PERCAYA DENGAN TIDAK GENTAR

Matius 10: 24-39

Rasa takut atau gentar adalah hal yang manusiawi. Orang merasakan takut ditolak, gagal, kehilangan kenyamanan, atau menghadapi tantangan. Bahkan dalam hal pelayanan dan kesaksian iman, ketakutan juga sering muncul. Dalam Matius 10, Tuhan Yesus mengajar murid-murid-Nya agar tetap percaya dan tidak gentar ketika menghadapi berbagai tantangan sebagai pengikut Kristus. Menariknya, dalam bagian ini Tuhan Yesus sampai tiga kali mengucapkan kata “jangan takut” (di ayat 26, 28, dan 31).
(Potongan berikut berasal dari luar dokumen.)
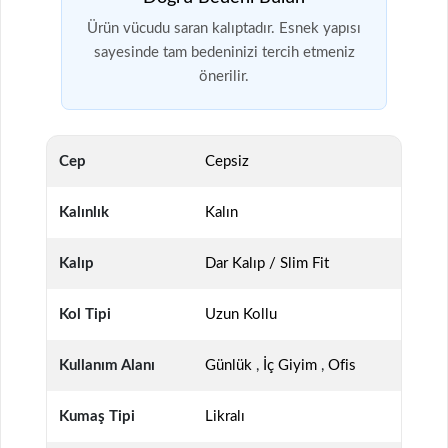
Ürün vücudu saran kalıptadır. Esnek yapısı
sayesinde tam bedeninizi tercih etmeniz
önerilir.
Cep
Cepsiz
Kalınlık
Kalın
Kalıp
Dar Kalıp / Slim Fit
Kol Tipi
Uzun Kollu
Kullanım Alanı
Günlük
,
İç Giyim
,
Ofis
Kumaş Tipi
Likralı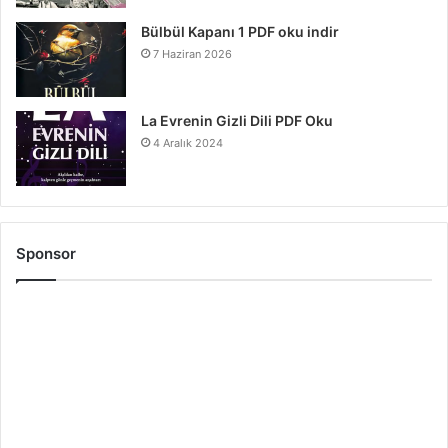
Bülbül Kapanı 1 PDF oku indir
7 Haziran 2026
La Evrenin Gizli Dili PDF Oku
4 Aralık 2024
Sponsor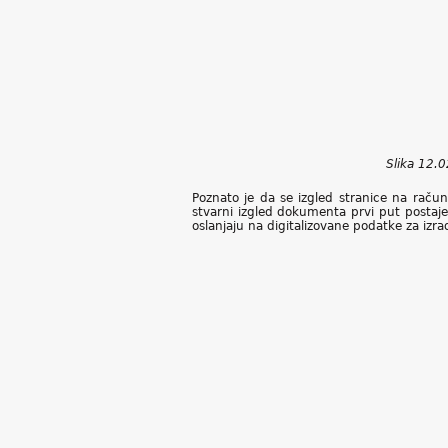
Slika 12.0
Poznato je da se izgled stranice na raču
stvarni izgled dokumenta prvi put postaje 
oslanjaju na digitalizovane podatke za izra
Ini menunjukkan bahwa keberanian orang percaya bukan berasal dari dirinya sendiri, melainkan dari keyakinan bahwa Allah berkuasa dan memelihara hidup mereka.

Dalam bagian ayat-ayat ini, Tuhan Yesus menjelaskan bahwa pengikut Yesus:

•   Mengikut Kristus berarti siap menghadapi tantangan (ayat 24-25), artinya: (1) menjadi pengikut Kristus bukan jaminan bebas masalah. (2) pelayanan dan kesaksian sering kali menuntut perjuangan dan pengurbanan.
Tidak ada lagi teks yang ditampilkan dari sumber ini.